After the replacement property is conveyed to the taxpayer, the titleholder LLC is then dissolved by filing Articles of Dissolution with the applicable secretary of state.

The second potential option is that the membership interest in the titleholder LLC, which was formed at the beginning of the parking deal to step in the shoes of the taxpayer during the parking period, may be assigned to the taxpayer. The same taxpayer requirement exists for both the relinquished and replacement properties. The exchange takes place at the entity level; therefore, the assignee of the membership interest has to be the owner of record of the relinquished property. In certain circumstances, such as when the taxpayer is an individual, grantor trust, corporation, or limited liability company, the assignment of the membership interest in the titleholder LLC may be utilized. This also applies when the taxpayer is a married couple, but only if they are in a community property state.

As of the effective date of the assignment of the membership interest, the EAT drops out and the taxpayer steps in as the sole member and manager of the titleholder LLC. The titleholder LLC then becomes the obligation of the taxpayer to maintain from and after the effective date of the assignment.

The taxpayer must inform the secretary of state of the state in which the titleholder LLC is organized, as well as any other applicable government agencies, of changes to the principal place of business and registered agent, and they must file an annual report going forward to keep the entity in good standing. If an EIN was obtained for purposes of the replacement property purchase, it will also be transferred to the taxpayer. The taxpayer will have limited liability protection under the state law governing LLCs but should also consider having an amended and restated operating agreement prepared by its own independent legal professional to reflect the new ownership and management organization.
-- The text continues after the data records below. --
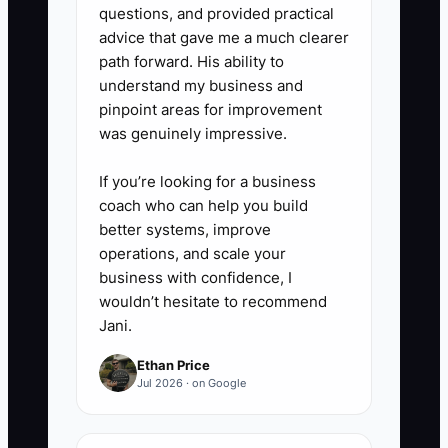
questions, and provided practical
advice that gave me a much clearer
path forward. His ability to
understand my business and
pinpoint areas for improvement
was genuinely impressive.
If you’re looking for a business
coach who can help you build
better systems, improve
operations, and scale your
business with confidence, I
wouldn’t hesitate to recommend
Jani.
Ethan Price
Jul 2026 · on Google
On limited occasions, there still may be local, county and state transfer tax considerations associated with assignment of the membership interest as well.

Depending on the facts and circumstances surrounding the parking arrangement, it may be more cost effective, efficient and desirable from a limited liability perspective to utilize an assignment of the membership interest on the back end to wrap up a parking deal instead of a deed.

As with all matters concerning 1031 exchanges, it is highly advisable to consult with an independent professional regarding the legal and tax consequences associated with either using a deed or an assignment of membership interest in the titleholder LLC for purposes of concluding a reverse or improvement exchange transaction.